Immigrants who flee extreme poverty or violence also have educational concerns. Although the right to an education is part of the 1951 United Nations Convention Relating to the Status of Refugees, the United Nations High Commission for Refugees (UNHCR) reported in 2016 that refugee children are five times more likely to be out of school than non-refugee children and that only 50 percent of refugee children have access to primary education. However, even non-refugee immigrants may lack economic resources, which can create challenges to receiving an education.

In addition to facing language barriers and bullying or discrimination within the host country, refugee children who reach the classroom may have severe trauma from their refugee experience. Because the refugee process can take years, many have large gaps in their education.

Cultural Barriers


A number of immigrants face cultural barriers in trying to obtain an education in a new country. New arrivals tend to experience profound culture shock, and these cultural differences can become large barriers to education. French sociologist Pierre Bourdieu (1930–2002) first presented the idea of cultural capital, or the cultural values and norms that tend to be valued in a particular environment. Children of immigrants may be less likely to have cultural capital because they are unable to understand the values of their classroom. Therefore, they are less likely to succeed.

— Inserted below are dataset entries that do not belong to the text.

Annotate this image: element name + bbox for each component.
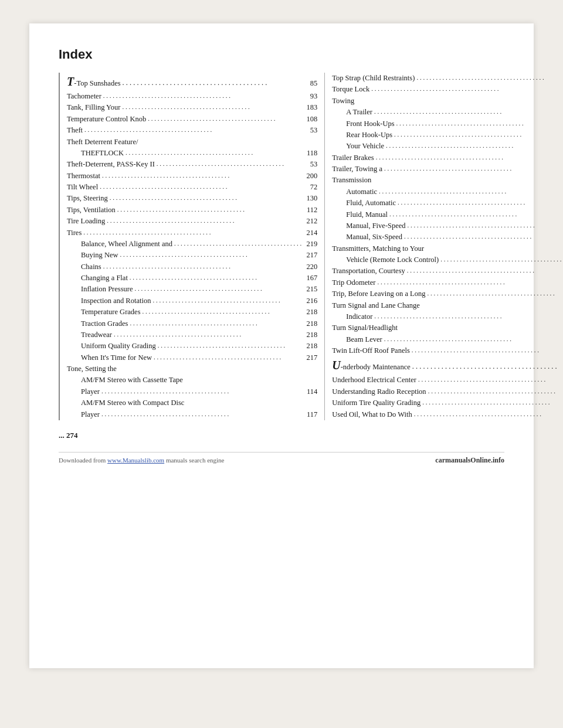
entry-dots: . . . . . . . . . . . . . . . . . . . . …: [174, 239, 301, 249]
entry-label: Tank, Filling Your: [67, 102, 121, 113]
entry-dots: . . . . . . . . . . . . . . . . . . . . …: [396, 118, 563, 128]
section-big-letter: U: [332, 356, 340, 375]
entry-label: Inspection and Rotation: [67, 295, 151, 307]
entry-label: Theft Deterrent Feature/: [67, 137, 138, 148]
list-item: Trailer, Towing a. . . . . . . . . . . .…: [332, 164, 563, 175]
entry-dots: . . . . . . . . . . . . . . . . . . . . …: [428, 386, 563, 396]
list-item: U-nderbody Maintenance. . . . . . . . . …: [332, 356, 563, 375]
entry-label: Trailer, Towing a: [332, 164, 382, 175]
entry-dots: . . . . . . . . . . . . . . . . . . . . …: [148, 114, 301, 124]
list-item: Temperature Control Knob. . . . . . . . …: [67, 114, 317, 125]
entry-page-number: 183: [303, 102, 317, 113]
entry-label: Trailer Brakes: [332, 152, 374, 164]
page: Index T-Top Sunshades. . . . . . . . . .…: [29, 23, 534, 668]
list-item: Trip, Before Leaving on a Long. . . . . …: [332, 288, 563, 300]
list-item: Tips, Ventilation. . . . . . . . . . . .…: [67, 205, 317, 216]
entry-label: Fluid, Manual: [332, 209, 388, 220]
list-item: A Trailer. . . . . . . . . . . . . . . .…: [332, 107, 563, 118]
entry-page-number: 93: [303, 91, 317, 102]
entry-dots: . . . . . . . . . . . . . . . . . . . . …: [102, 171, 301, 181]
entry-page-number: 218: [303, 329, 317, 341]
entry-label: THEFTLOCK: [67, 148, 124, 159]
entry-label: Tips, Steering: [67, 193, 108, 204]
entry-label: Transmission: [332, 175, 371, 186]
list-item: Fluid, Manual. . . . . . . . . . . . . .…: [332, 209, 563, 220]
entry-label: Manual, Five-Speed: [332, 220, 405, 232]
list-item: Top Strap (Child Restraints). . . . . . …: [332, 73, 563, 84]
entry-dots: . . . . . . . . . . . . . . . . . . . . …: [384, 334, 563, 344]
list-item: T-Top Sunshades. . . . . . . . . . . . .…: [67, 73, 317, 91]
entry-label: Twin Lift-Off Roof Panels: [332, 345, 410, 356]
list-item: Tank, Filling Your. . . . . . . . . . . …: [67, 102, 317, 113]
list-item: Uniform Tire Quality Grading. . . . . . …: [332, 397, 563, 409]
list-item: Tilt Wheel. . . . . . . . . . . . . . . …: [67, 182, 317, 193]
list-item: Theft Deterrent Feature/: [67, 137, 317, 148]
entry-dots: . . . . . . . . . . . . . . . . . . . . …: [384, 164, 563, 174]
list-item: Changing a Flat. . . . . . . . . . . . .…: [67, 273, 317, 284]
entry-page-number: 108: [303, 114, 317, 125]
entry-dots: . . . . . . . . . . . . . . . . . . . . …: [123, 77, 302, 89]
entry-label: Traction Grades: [67, 318, 128, 329]
entry-label: Manual, Six-Speed: [332, 232, 402, 243]
list-item: Balance, Wheel Alignment and. . . . . . …: [67, 239, 317, 250]
entry-label: AM/FM Stereo with Cassette Tape: [67, 375, 183, 386]
entry-dots: . . . . . . . . . . . . . . . . . . . . …: [130, 318, 301, 328]
entry-label: Front Hook-Ups: [332, 118, 394, 130]
entry-page-number: 217: [303, 352, 317, 363]
entry-label: Top Strap (Child Restraints): [332, 73, 415, 84]
entry-label: Buying New: [67, 250, 118, 261]
list-item: When It's Time for New. . . . . . . . . …: [67, 352, 317, 363]
list-item: Theft-Deterrent, PASS-Key II. . . . . . …: [67, 159, 317, 170]
list-item: Fluid, Automatic. . . . . . . . . . . . …: [332, 198, 563, 209]
entry-label: Vehicle (Remote Lock Control): [332, 254, 439, 266]
entry-label: Turn Signal/Headlight: [332, 322, 398, 334]
entry-dots: . . . . . . . . . . . . . . . . . . . . …: [407, 266, 563, 275]
list-item: Towing: [332, 96, 563, 107]
entry-dots: . . . . . . . . . . . . . . . . . . . . …: [386, 141, 563, 151]
entry-label: Changing a Flat: [67, 273, 128, 284]
page-title: Index: [59, 47, 504, 62]
entry-label: Player: [67, 386, 100, 397]
list-item: THEFTLOCK. . . . . . . . . . . . . . . .…: [67, 148, 317, 159]
entry-label: Chains: [67, 261, 101, 273]
entry-label: Trip Odometer: [332, 277, 375, 288]
entry-page-number: 53: [303, 159, 317, 170]
entry-page-number: 167: [303, 273, 317, 284]
entry-dots: . . . . . . . . . . . . . . . . . . . . …: [110, 193, 302, 203]
entry-label: Tilt Wheel: [67, 182, 98, 193]
entry-page-number: 220: [303, 261, 317, 273]
list-item: Inflation Pressure. . . . . . . . . . . …: [67, 284, 317, 295]
list-item: Thermostat. . . . . . . . . . . . . . . …: [67, 171, 317, 182]
entry-label: Uniform Tire Quality Grading: [332, 397, 420, 409]
entry-label: Indicator: [332, 311, 372, 322]
list-item: Front Hook-Ups. . . . . . . . . . . . . …: [332, 118, 563, 130]
entry-page-number: 214: [303, 227, 317, 239]
entry-dots: . . . . . . . . . . . . . . . . . . . . …: [135, 284, 302, 294]
entry-label: Automatic: [332, 186, 377, 198]
entry-dots: . . . . . . . . . . . . . . . . . . . . …: [440, 254, 563, 264]
manual-lib-link[interactable]: www.Manualslib.com: [107, 457, 164, 464]
list-item: Transmitters, Matching to Your: [332, 243, 563, 254]
entry-page-number: 200: [303, 171, 317, 182]
list-item: Temperature Grades. . . . . . . . . . . …: [67, 307, 317, 318]
entry-label: Player: [67, 409, 100, 420]
index-column-1: T-Top Sunshades. . . . . . . . . . . . .…: [60, 73, 325, 420]
entry-dots: . . . . . . . . . . . . . . . . . . . . …: [120, 250, 302, 260]
list-item: Trip Odometer. . . . . . . . . . . . . .…: [332, 277, 563, 288]
entry-label: Thermostat: [67, 171, 100, 182]
list-item: Transportation, Courtesy. . . . . . . . …: [332, 266, 563, 277]
entry-page-number: 112: [303, 205, 317, 216]
entry-dots: . . . . . . . . . . . . . . . . . . . . …: [416, 73, 563, 83]
entry-label: When It's Time for New: [67, 352, 152, 363]
list-item: Tips, Steering. . . . . . . . . . . . . …: [67, 193, 317, 204]
list-item: Indicator. . . . . . . . . . . . . . . .…: [332, 311, 563, 322]
list-item: Turn Signal and Lane Change: [332, 300, 563, 311]
entry-label: Your Vehicle: [332, 141, 384, 152]
list-item: Theft. . . . . . . . . . . . . . . . . .…: [67, 125, 317, 136]
entry-dots: . . . . . . . . . . . . . . . . . . . . …: [123, 102, 302, 112]
list-item: AM/FM Stereo with Compact Disc: [67, 397, 317, 409]
entry-page-number: 130: [303, 193, 317, 204]
list-item: Uniform Quality Grading. . . . . . . . .…: [67, 341, 317, 352]
bottom-right-brand: carmanualsOnline.info: [435, 456, 504, 465]
entry-dots: . . . . . . . . . . . . . . . . . . . . …: [377, 277, 563, 287]
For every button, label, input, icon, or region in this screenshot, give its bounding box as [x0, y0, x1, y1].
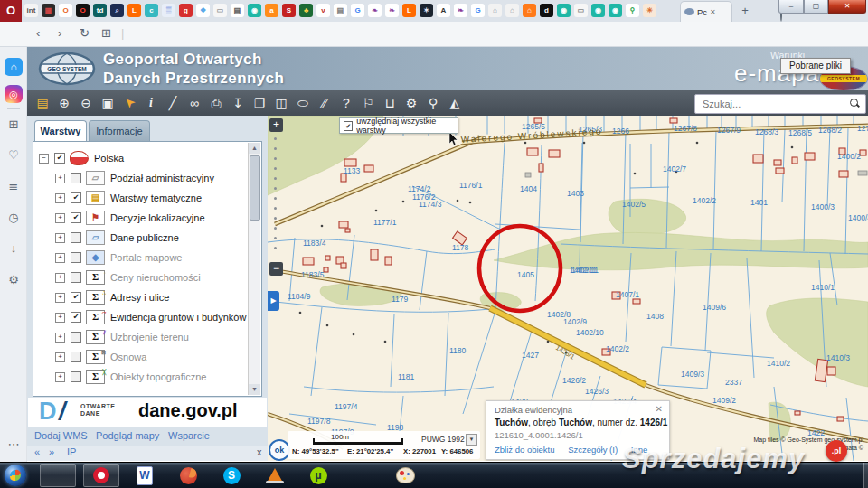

Cultural differences between school and the home can also result in feelings of alienation and confusion. The school environment has a set of values and norms that may conflict with the culture of the home or of a previous school that the immigrant attended. The new school's social standards, gender norms, or clothing style might be vastly different, leaving a student socially isolated. Thus, many second-generation immigrants feel conflicted between preserving the values of their parents and ancestral land and adapting to a new environment.

Language Gap


One of the most significant issues for many immigrants is lack of proficiency in the native language of the new country. In many countries, to obtain citizenship, immigrants must take a naturalization test, which requires linguistic proficiency, as well as knowledge of civics and history of the new country.

Language abilities can also create generational divides in immigrant families. Although nonprofit and governmental resources for adult learners exist in many countries, young immigrants tend to learn new languages more easily than adult immigrants. Often, the children of immigrants will translate simple interactions, such as trips to the grocery store, for their parents. However, if parents are not proficient in the language of their child's schooling, they cannot help with homework or speak to their child's teachers.

For children who live in ethnic communities where another language is spoken, school may be their first exposure to the dominant language of their new country. A lack of proficiency in the dominant language makes it difficult to achieve high educational outcomes and creates unique challenges for educators.

Some children who immigrate at a young age might forget or never learn to speak the language of their parents well, in a process called first-language attrition. According to a Pew Research Center report from 2013, about 9 in 10 second-generation Asian American immigrants are proficient speakers of English, but only about 4 in 10 can speak their ancestral language well.